[Opening TASK DATA section]

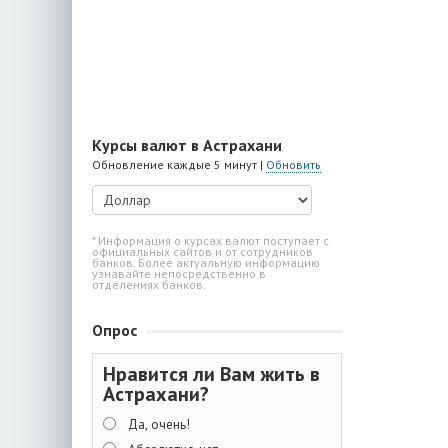
Курсы валют в Астрахани
Обновление каждые 5 минут |
Обновить
* Информация о курсах валют поступает с
официальных сайтов и от сотрудников
банков. Более актуальную информацию
узнавайте непосредственно в
отделениях банков.
Опрос
Нравится ли Вам жить в
Астрахани?
Да, очень!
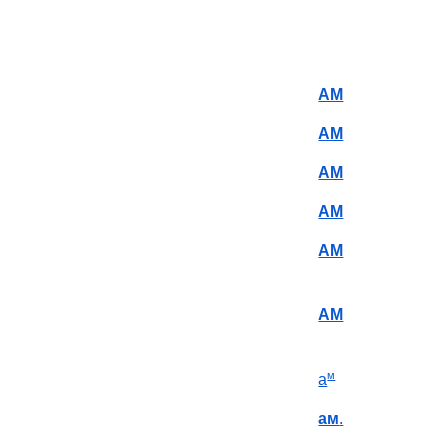
АМ
АМ
АМ
АМ
АМ
АМ
м
а
ам
.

[Closing TASK DATA section]

### YOUR OBJECTIVE
With the images excluded, all entries are to be given again exactly.

### RESPONSE
Курсы валют в Астрахани
Обновление каждые 5 минут |
Обновить
* Информация о курсах валют поступает с
официальных сайтов и от сотрудников
банков. Более актуальную информацию
узнавайте непосредственно в
отделениях банков.
Опрос
Нравится ли Вам жить в
Астрахани?
Да, очень!
АМ
АМ
АМ
АМ
АМ
АМ
м
а
ам
.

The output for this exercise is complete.